The NYT somewhat misrepresents Tony Blair’s speech to his party conference yesterday, arguing in a headline that the prime minister had offered a partial apology for deposing Saddam. He didn’t. He merely said that he took responsibility for the wrong information that led to the invasion. It was more eloquent and more candid than anything Bush has said. And precisely because it was so candid his defense of the war – now – is more persuasive. He sticks to his view that we are indeed in a global war against Jihadist fanatics who are intent on our obliteration:
If you take [this]view, you don’t believe the terrorists are in Iraq to liberate it. They’re not protesting about the rights of women – what, the same people who stopped Afghan girls going to school, made women wear the Burka and beat them in the streets of Kabul, who now assassinate women just for daring to register to vote in Afghanistan’s first ever democratic ballot, though four million have done so? They are not provoked by our actions; but by our existence. They are in Iraq for the very reason we should be. They have chosen this battleground because they know success for us in Iraq is not success for America or Britain or even Iraq itself but for the values and way of life that democracy represents. They know that. That’s why they are there. That is why we should be there and whatever disagreements we have had, should unite in our determination to stand by the Iraqi people until the job is done.
A-frigging-men. Yes, I’ve been alarmed at the gross mismanagement of the war; and I do not believe it helps our effort to minimize or ignore it. But Blair reminds us why this current struggle in Iraq is indeed a critical struggle in the war. The reason, I think, that George W. Bush is now ahead is simply because he reminded people in New York City that this is indeed the struggle; and because people don’t believe Kerry has the will and steadiness to win it. To put it bluntly, I don’t believe Iraq is a “diversion” from the war on terror; I believe it’s the central front. If you share this view, Blair’s view, it’s extremely hard to support Kerry.

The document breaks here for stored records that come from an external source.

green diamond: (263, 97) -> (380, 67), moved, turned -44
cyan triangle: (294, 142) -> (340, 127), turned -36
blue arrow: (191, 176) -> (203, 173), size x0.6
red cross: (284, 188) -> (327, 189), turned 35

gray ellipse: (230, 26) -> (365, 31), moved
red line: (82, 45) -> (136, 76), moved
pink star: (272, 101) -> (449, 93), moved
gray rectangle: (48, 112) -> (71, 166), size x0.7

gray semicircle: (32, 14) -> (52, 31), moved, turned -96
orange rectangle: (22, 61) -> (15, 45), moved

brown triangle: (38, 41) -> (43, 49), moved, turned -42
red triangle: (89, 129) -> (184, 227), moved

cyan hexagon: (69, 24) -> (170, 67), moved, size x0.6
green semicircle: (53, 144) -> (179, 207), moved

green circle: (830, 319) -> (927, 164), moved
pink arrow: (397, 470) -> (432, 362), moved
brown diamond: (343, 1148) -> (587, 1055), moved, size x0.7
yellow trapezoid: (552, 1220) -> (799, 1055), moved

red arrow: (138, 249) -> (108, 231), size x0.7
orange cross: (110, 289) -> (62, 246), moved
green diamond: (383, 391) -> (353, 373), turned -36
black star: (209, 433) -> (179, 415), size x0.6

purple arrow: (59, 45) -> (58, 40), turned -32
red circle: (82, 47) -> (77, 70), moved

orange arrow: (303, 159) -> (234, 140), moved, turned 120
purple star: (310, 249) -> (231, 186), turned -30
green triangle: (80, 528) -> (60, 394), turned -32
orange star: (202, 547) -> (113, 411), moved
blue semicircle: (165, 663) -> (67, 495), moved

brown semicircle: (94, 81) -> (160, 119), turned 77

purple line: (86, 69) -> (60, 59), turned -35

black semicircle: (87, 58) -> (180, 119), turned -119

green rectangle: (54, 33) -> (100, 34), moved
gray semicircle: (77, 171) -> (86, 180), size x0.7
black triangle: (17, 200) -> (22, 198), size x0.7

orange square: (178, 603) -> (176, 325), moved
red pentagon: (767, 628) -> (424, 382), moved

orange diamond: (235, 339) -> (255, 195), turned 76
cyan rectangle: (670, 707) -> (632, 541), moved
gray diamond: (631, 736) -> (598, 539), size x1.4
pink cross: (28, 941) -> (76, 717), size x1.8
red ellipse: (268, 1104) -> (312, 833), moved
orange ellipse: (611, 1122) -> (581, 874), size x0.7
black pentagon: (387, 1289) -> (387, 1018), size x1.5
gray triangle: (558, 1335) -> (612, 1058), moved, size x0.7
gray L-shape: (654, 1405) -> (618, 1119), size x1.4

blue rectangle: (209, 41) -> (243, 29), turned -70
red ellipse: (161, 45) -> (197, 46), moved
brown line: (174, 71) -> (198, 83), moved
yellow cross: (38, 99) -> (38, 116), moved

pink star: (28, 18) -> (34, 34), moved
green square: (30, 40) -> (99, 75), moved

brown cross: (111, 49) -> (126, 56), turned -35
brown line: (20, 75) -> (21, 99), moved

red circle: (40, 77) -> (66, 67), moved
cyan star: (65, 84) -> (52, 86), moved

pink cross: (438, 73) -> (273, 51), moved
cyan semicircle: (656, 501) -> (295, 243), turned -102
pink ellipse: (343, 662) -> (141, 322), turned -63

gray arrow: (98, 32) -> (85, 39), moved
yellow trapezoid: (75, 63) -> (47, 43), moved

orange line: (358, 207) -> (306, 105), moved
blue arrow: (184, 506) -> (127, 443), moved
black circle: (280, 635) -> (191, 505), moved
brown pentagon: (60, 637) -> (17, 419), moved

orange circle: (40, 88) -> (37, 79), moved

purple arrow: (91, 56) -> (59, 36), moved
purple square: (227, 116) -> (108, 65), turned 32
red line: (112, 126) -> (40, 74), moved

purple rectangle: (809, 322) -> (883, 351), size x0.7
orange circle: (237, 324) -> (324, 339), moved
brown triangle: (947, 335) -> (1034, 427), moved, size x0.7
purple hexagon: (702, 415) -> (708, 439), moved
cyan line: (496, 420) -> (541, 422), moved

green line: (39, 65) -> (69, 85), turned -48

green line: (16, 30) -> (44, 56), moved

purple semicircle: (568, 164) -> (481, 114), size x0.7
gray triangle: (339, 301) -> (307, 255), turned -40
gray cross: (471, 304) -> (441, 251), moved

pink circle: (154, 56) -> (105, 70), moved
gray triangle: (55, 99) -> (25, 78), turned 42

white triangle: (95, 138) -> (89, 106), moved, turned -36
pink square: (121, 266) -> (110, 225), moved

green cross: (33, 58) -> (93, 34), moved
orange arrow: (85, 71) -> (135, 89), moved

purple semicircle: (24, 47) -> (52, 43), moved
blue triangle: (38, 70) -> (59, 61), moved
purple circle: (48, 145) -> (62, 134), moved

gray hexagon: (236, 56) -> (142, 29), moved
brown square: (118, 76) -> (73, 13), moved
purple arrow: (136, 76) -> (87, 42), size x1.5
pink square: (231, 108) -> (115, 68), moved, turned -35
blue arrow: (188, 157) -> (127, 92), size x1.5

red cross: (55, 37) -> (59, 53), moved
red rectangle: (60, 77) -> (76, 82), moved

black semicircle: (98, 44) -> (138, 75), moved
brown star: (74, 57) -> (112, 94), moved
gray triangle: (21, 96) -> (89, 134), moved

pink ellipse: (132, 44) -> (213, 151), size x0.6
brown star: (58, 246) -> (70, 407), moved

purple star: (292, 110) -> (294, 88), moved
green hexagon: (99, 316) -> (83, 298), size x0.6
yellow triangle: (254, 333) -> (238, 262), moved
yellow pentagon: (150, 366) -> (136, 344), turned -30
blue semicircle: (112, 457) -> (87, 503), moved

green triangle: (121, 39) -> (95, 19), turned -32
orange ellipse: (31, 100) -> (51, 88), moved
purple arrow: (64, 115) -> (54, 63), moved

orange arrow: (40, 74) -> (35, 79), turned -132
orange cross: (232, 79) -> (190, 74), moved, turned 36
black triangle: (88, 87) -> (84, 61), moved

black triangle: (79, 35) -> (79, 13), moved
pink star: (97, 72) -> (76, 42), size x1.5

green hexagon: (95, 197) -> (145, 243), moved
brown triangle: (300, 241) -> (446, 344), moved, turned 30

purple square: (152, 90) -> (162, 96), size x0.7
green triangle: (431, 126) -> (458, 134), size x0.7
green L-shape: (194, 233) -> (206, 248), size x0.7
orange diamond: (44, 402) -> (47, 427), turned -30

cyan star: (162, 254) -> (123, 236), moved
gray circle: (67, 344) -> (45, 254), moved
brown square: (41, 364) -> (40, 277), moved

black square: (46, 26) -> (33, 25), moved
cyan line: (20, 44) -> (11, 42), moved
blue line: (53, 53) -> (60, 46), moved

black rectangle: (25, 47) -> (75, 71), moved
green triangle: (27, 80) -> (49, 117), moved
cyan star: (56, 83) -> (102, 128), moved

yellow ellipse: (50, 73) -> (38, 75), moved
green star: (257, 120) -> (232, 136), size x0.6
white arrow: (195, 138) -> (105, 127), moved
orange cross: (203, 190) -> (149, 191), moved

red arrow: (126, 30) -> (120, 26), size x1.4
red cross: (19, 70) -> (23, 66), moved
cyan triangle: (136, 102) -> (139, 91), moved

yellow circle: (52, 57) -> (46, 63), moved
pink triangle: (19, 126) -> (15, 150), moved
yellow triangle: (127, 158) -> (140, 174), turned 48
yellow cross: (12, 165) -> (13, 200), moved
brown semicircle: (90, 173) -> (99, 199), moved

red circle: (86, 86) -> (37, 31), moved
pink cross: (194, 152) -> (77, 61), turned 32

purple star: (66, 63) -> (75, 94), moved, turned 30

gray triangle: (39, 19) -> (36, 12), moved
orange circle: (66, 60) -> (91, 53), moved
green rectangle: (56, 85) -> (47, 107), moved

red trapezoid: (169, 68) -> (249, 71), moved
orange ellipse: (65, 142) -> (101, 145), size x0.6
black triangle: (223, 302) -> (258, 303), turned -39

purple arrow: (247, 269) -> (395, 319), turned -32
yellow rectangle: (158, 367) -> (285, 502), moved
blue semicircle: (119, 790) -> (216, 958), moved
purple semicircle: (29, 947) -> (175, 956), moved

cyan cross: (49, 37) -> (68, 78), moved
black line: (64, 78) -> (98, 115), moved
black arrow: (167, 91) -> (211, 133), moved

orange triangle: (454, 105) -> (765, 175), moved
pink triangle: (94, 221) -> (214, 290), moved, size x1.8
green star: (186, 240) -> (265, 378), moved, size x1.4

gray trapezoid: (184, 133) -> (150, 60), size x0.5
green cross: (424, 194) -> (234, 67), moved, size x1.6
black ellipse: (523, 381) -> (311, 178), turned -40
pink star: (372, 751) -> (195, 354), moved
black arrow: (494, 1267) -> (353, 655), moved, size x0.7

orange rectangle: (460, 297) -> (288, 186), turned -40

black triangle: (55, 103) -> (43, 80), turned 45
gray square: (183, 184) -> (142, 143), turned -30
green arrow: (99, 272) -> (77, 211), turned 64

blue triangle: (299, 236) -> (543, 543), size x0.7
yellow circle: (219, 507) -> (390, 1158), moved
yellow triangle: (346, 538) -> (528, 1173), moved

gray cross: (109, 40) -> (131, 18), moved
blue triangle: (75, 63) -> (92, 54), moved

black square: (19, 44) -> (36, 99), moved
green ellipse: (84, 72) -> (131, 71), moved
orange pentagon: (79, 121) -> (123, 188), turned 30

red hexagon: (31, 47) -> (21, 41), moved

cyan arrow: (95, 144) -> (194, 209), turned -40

THE UN-KERRY: And Blair’s indirect rebuff to the senator from Massachusetts is clear enough. Here it is:
When I hear people say: “I want the old Tony Blair back, the one who cares”, I tell you something. I don’t think as a human being, as a family man, I’ve changed at all. But I have changed as a leader. I have come to realise that caring in politics isn’t really about “caring”. It’s about doing what you think is right and sticking to it. So I do not minimise whatever differences some of you have with me over Iraq and the only healing can come from understanding that the decision, whether agreed with or not, was taken because I believe, genuinely, Britain’s future security depends on it. There has been no third way, this time. Believe me, I’ve looked for it.
To all those on the left who seem to have forgotten that in this war against Islamo-fascism there is indeed no third way, take a look at Blair’s speech. Social justice means nothing if we are obliterated by a dirty bomb, nothing if we see our freedoms destroyed by an Islamic religious right with WMDs. And it is obscene for some people who claim to believe in progressive ideas to be finding indirect solace from the acts of Jihadist thugs. Hitch is dead-on in this respect. Bush deserves to be scolded for his arrogance, his divisiveness, and his incompetence. But not for his fundamental judgment about the world we live in. There, he’s right. And Kerry’s wrong. And that, in the end, may be all that matters.